Pukul setengah 4 sore akhirnya anak-anak Fokus Unram, IL, Enji, Culin, Wibi dan Ivan akhirnya datang menjemput kami. Segera kami menyiapkan peralatan dan bawaan pribadi untuk menikmati malam minggu di salah satu pulau terindah di Lombok, pulau yang tanpa polusi dan polisi, Gili Trawangan. Seperti hari-hari kemarin kami menuju Pelabuhan Bangsal mengenderai sepeda motor, sore itu gue menumpang di motor Ivan, selama diperjalanan gue dan Ivan mendengarkan beberapa lagu di smartphone gue. Viva la vida nya Coldplay, You're my everythingnya Glenn Fredly sampai Dont Stop Me Now nya Queen. kami bernyanyi sepanjang jalan, melalui bukit dan menanjak, berbelok menemukan bayangan sepeda motor di atas jalanan yang berkelok-kelok curam tanpa pembatas itu. kami memang sengaja melewati jalur gunung untuk mendapatkan pemandangan baru, kata Ivan yang akrab gue panggil Ngkong.

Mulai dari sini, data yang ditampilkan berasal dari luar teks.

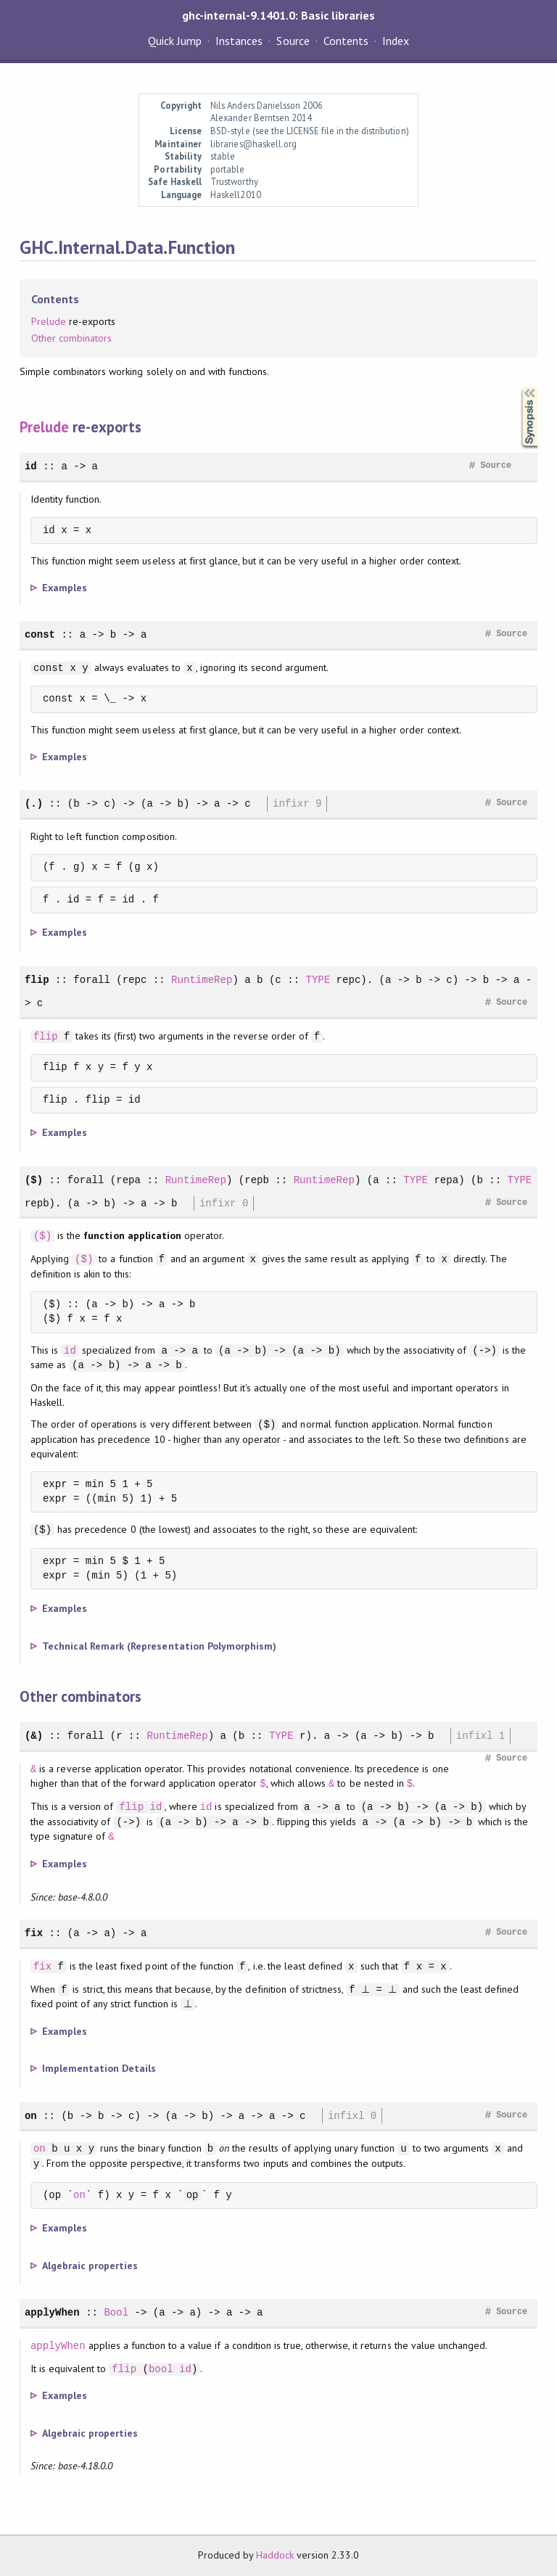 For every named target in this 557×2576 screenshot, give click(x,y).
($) (34, 1180)
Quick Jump (175, 40)
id (31, 466)
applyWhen (52, 2312)
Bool (116, 2312)
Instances (239, 40)
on (31, 2116)
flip (37, 980)
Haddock (275, 2554)
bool (161, 2369)
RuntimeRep (201, 980)
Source (292, 40)
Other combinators (71, 338)
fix (34, 1933)
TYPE (317, 980)
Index (395, 40)
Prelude (48, 321)
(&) (34, 1735)
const (40, 634)
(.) (34, 803)
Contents (345, 40)
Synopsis (517, 387) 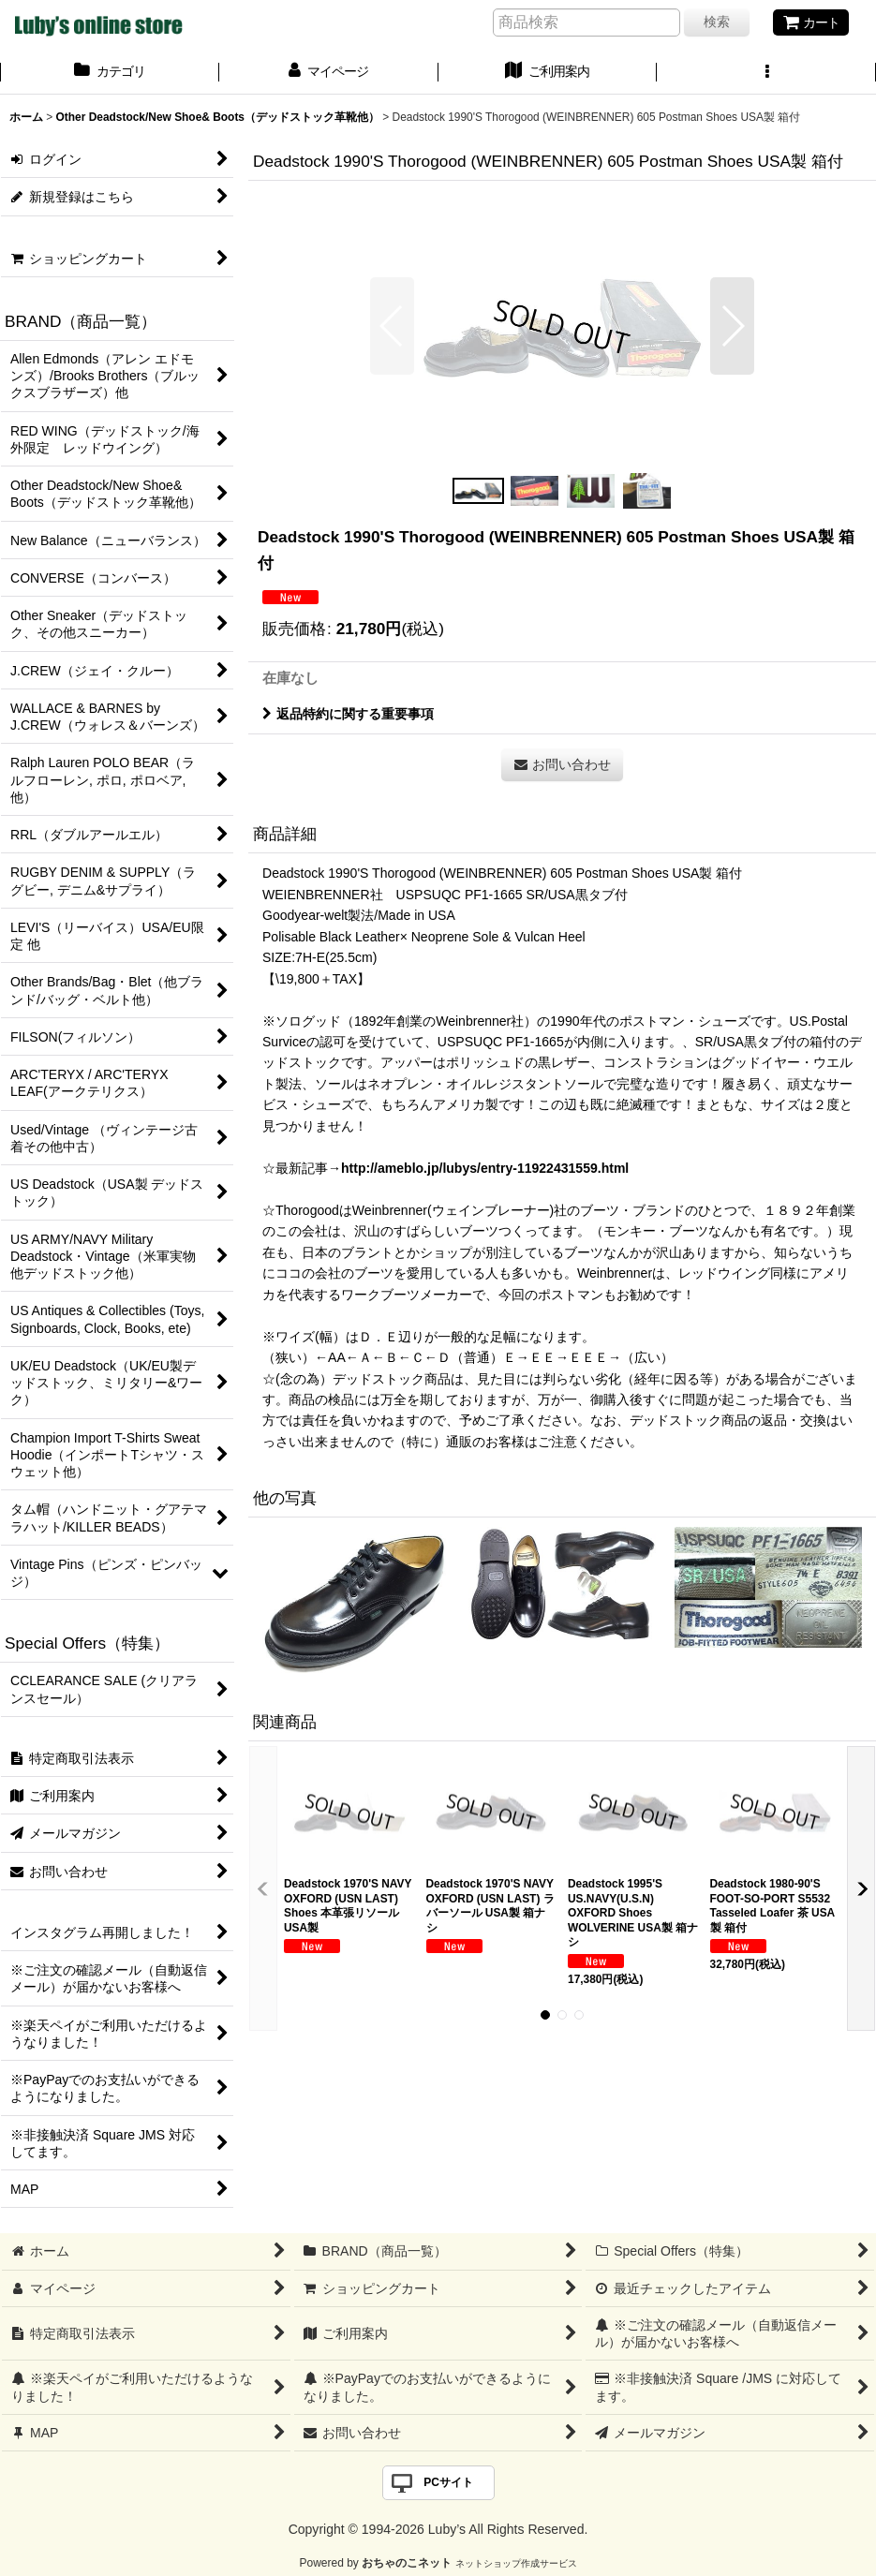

Di sepanjang perjalanan, di atas bukit dengan hembusan angin yang lebih dingin, berjejer beberapa anak monyet, kata Ivan di daerah gunung ini memang masih banyak monyet berkeliaran tapi tidak sebanyak dulu, sekarang monyetnya sudah mulai sedikit karena diburu oleh masyarakat lokal, entahlah digunakan untuk konsumsi atau menjadi komoditi. setelah melewati jalur "monyet" motor sudah mulai menuruni bukit, pemandangan yang biasanya yakni hamparan pantai dan laut berubah menjadi sawah dan bukit, waktu itu sekitar pukul setengah 5 sore, cahaya matahari sudah berubah menjadi jingga. terlihat beberapa anak muda bermain bola di lapangan hijau di kaki gunung. dominasi hijau ada disudut mata gue, tidak kalah indah dari pemandangan biasanya. menenangkan, menyejukan dan selalu menyegarkan setiap sel di otak gue yang selama ini sudah tersumbat asap dan polusi Jakarta.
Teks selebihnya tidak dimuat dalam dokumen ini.